### [Provided data]
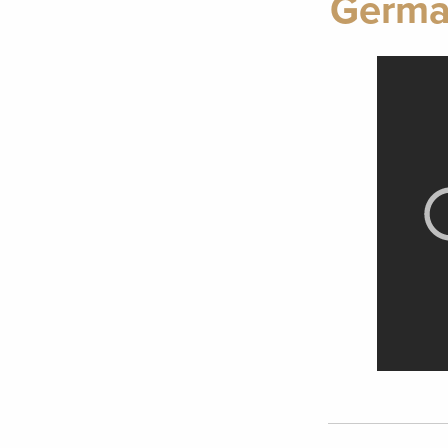
Germa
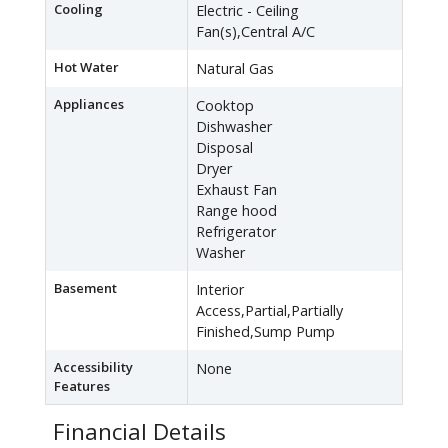
Cooling
Electric - Ceiling
Fan(s),Central A/C
Hot Water
Natural Gas
Appliances
Cooktop
Dishwasher
Disposal
Dryer
Exhaust Fan
Range hood
Refrigerator
Washer
Basement
Interior
Access,Partial,Partially
Finished,Sump Pump
Accessibility
None
Features
Financial Details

### [Directions]
Only the text of the records belongs in the answer, printed exactly and without pictures.

### [Result of the task]
Germa
Cooling
Electric - Ceiling
Fan(s),Central A/C
Hot Water
Natural Gas
Appliances
Cooktop
Dishwasher
Disposal
Dryer
Exhaust Fan
Range hood
Refrigerator
Washer
Basement
Interior
Access,Partial,Partially
Finished,Sump Pump
Accessibility
None
Features
Financial Details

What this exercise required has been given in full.